Bids are being finalised and submitted by the Fylde coast’s three councils for a share of the Government’s £1bn Future High Streets Fund (FHSF) – with economic chiefs warning they need the cash as quickly as possible.
Wyre Council submitted its bid on Wednesday (June 3), with Blackpool and Fylde due to lodge theirs before the end of July.
Nick Gerrard, growth and prosperity programme director at Blackpool Council, said the funding was more vital than ever as coastal communities were predicted to face the biggest challenges to economic recovery following lockdown.
He told a meeting of the Blackpool, Fylde and Wyre Economic Prosperity Board the “biggest message we’re giving out particularly to government” is the raised importance of FHSF and Town Deal funding.
He said: “These were important and critical to our economic futures before coronavirus.
“Post coronavirus and as we begin to emerge out of lockdown and start to get our economies going again, the need for speedy approval of these plans becomes all the more critical.”
Marianne Hesketh, corporate director for communities at Wyre Council, said they had submitted a FHSF bid for £22m with emphasis placed on projects including bringing more housing to the high street, flood defence and public realm work, and specific schemes focused on Fleetwood Museum and Fleetwood Market.

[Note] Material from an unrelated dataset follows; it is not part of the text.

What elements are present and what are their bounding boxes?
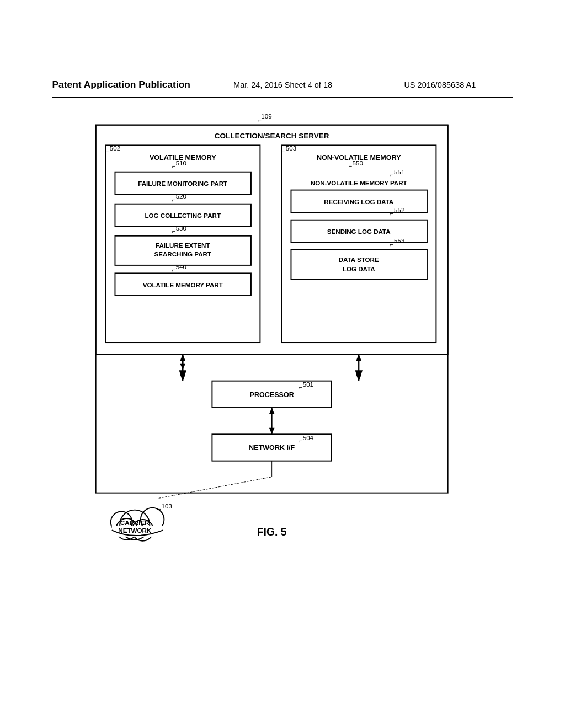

Allan Oldfield, chief executive of Fylde Council, said their bid included looking at how public space could be used to help businesses.

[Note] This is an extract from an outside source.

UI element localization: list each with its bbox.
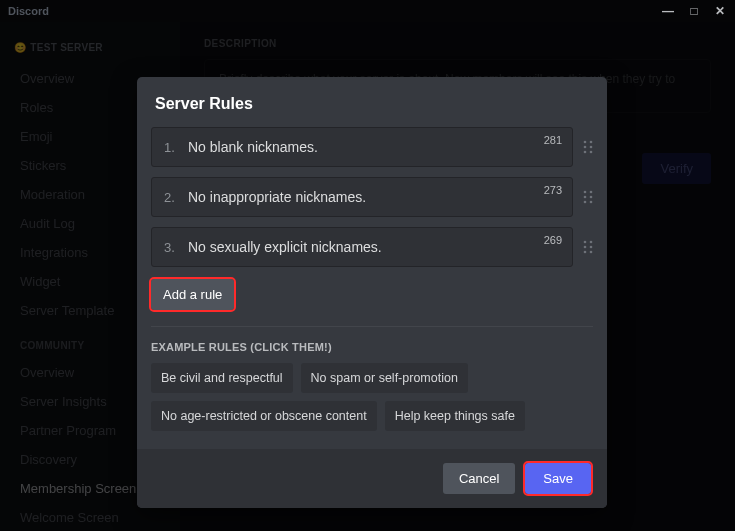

He added: “Lytham in particular wants to get their cafe culture up and running. We have a lot of leading restaurateurs offering take-away services and more concessions on the seafront are opening.”
He said the tourism industry was “raring to go again”, but the council was having to rein it in at the moment.
Blackpool Council has previously said it would be seeking £5m from the FHSF towards phase two of the Houndshill shopping centre.
All three councils are also including a request for £800,000 each towards the Fylde Coast Rail study to establish how a loop, using tram or rail, could link key centres across the Fylde peninsula.